◆ EXERCISE DETAILS
For each record below, retype the text exactly and omit any image.

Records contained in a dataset
--------
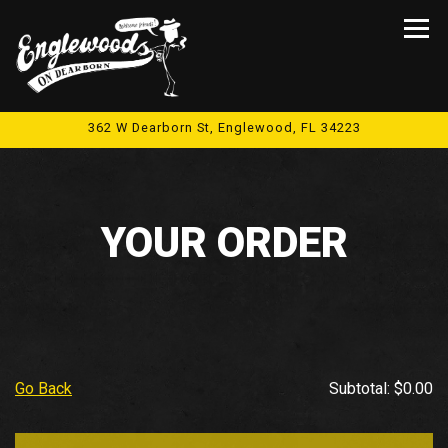
Tog
362 W Dearborn St,
Englewood, FL 34223
Main content starts here, tab to start navigating
YOUR ORDER
Go Back
Subtotal: $0.00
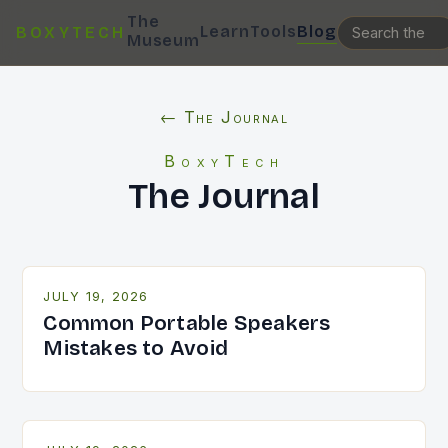
The
Learn
Tools
Blog
BOXYTECH
Museum
← The Journal
BoxyTech
The Journal
JULY 19, 2026
Common Portable Speakers
Mistakes to Avoid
--------
◆ RESULT
Tog
362 W Dearborn St,
Englewood, FL 34223
Main content starts here, tab to start navigating
YOUR ORDER
Go Back
Subtotal: $0.00
The
Learn
Tools
Blog
BOXYTECH
Museum
← The Journal
BoxyTech
The Journal
JULY 19, 2026
Common Portable Speakers
Mistakes to Avoid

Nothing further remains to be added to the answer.